LegISTyr

Marlies Alber, Elena Chiocchetti, Natascia Ralli, Isabella Stanizzi

Institute for Applied Linguistics, Eurac Research

{name.surname}@eurac.edu

LegISTyr is a machine translation test set for evaluating legal terminology translation quality in the language combination Italian to South Tyrolean German.

South Tyrolean German is the standard variety of German used in South Tyrol (i.e., the Autonomous Province of Bozen/Bolzano in Northern Italy), where it is an officially recognised co-official language. It is used by the local legislature, administration and judicature. Two factors influence legal terminology in South Tyrolean German:

  1. the system-bound nature of legal terminology causes terminological variation across legal systems using the same natural language

  2. the official standardisation process by the South Tyrolean Terminology Commission establishes mandatory correspondences between terms designating the same legal concept in Italian and German to reduce terminological variation within South Tyrol

Machine translation systems often fail to accurately translate legal terminology into this minor (lesser-used) standard variety of German. However, terminological correctness and consistency are of paramount importance in a high-stakes domain like the legal domain.

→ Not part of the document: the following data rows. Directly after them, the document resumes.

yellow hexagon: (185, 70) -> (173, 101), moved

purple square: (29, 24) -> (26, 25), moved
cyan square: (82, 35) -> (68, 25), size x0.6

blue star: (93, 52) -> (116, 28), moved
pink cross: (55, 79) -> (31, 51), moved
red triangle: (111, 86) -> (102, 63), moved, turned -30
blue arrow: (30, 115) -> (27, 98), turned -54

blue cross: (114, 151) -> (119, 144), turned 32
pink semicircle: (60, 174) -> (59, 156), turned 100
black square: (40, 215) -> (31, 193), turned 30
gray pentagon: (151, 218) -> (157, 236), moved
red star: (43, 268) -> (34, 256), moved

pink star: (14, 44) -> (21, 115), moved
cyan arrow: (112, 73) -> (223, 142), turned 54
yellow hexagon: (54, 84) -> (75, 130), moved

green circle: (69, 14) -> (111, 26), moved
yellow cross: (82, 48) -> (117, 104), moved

The curated LegISTyr test set provides sentence examples containing Italian legal terms. For each legal term, it provides the officially standardised or simply current translation into South Tyrolean German. Where available, it also provides local term variants (i.e. other acceptable or common terms) and the equivalents used in other, major German-speaking legal systems (i.e. Austria, Germany, Switzerland, occasionally EU law).

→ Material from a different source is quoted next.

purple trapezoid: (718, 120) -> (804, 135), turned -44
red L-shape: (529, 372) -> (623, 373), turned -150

The test set is divided into eight subsets, respectively focusing on:

  1. standardised terminology from various legal subdomains

  2. terms related to occupational health and safety

  3. terms related to subsidised housing

  4. terms related to family law

  5. terms related to criminal and criminal procedure law

  6. homonyms that are translated differently depending on the context or legal subdomain

  7. abbreviated forms (initialisms, acronyms and abbreviations), a well-known challenge in legal translation

  8. gender-inclusive variants (e.g. split forms, neutralisations, forms with neomorphemes) that should be translated using equally inclusive forms in accordance with local Provincial Law no. 5/2010

Subsets 1 to 7 include five examples for each selected term, subset 8 presents similar sentences with different strategies for inclusive writing with at least 20 examples per each strategy. Each subset consists of at least 250 examples. The overall amount of examples is 2067.

The test set was compiled by professional South Tyrolean terminologists with very good competencies in both languages and later checked by a legal expert. It was compiled following these suggestions:

Each example comprises at least a) a source sentence in Italian, b) a source term in Italian and c) a target term in South Tyrolean German. Many examples also provide d) other (less) acceptable South Tyrolean German variants expressing the same concept and, where available in bistro, e) equivalents expressing comparable legal concepts in one or more other German-speaking legal systems. This allows LegISTyr users to assess to what extent the interference from more represented legal systems impacts machine translation into South Tyrolean German.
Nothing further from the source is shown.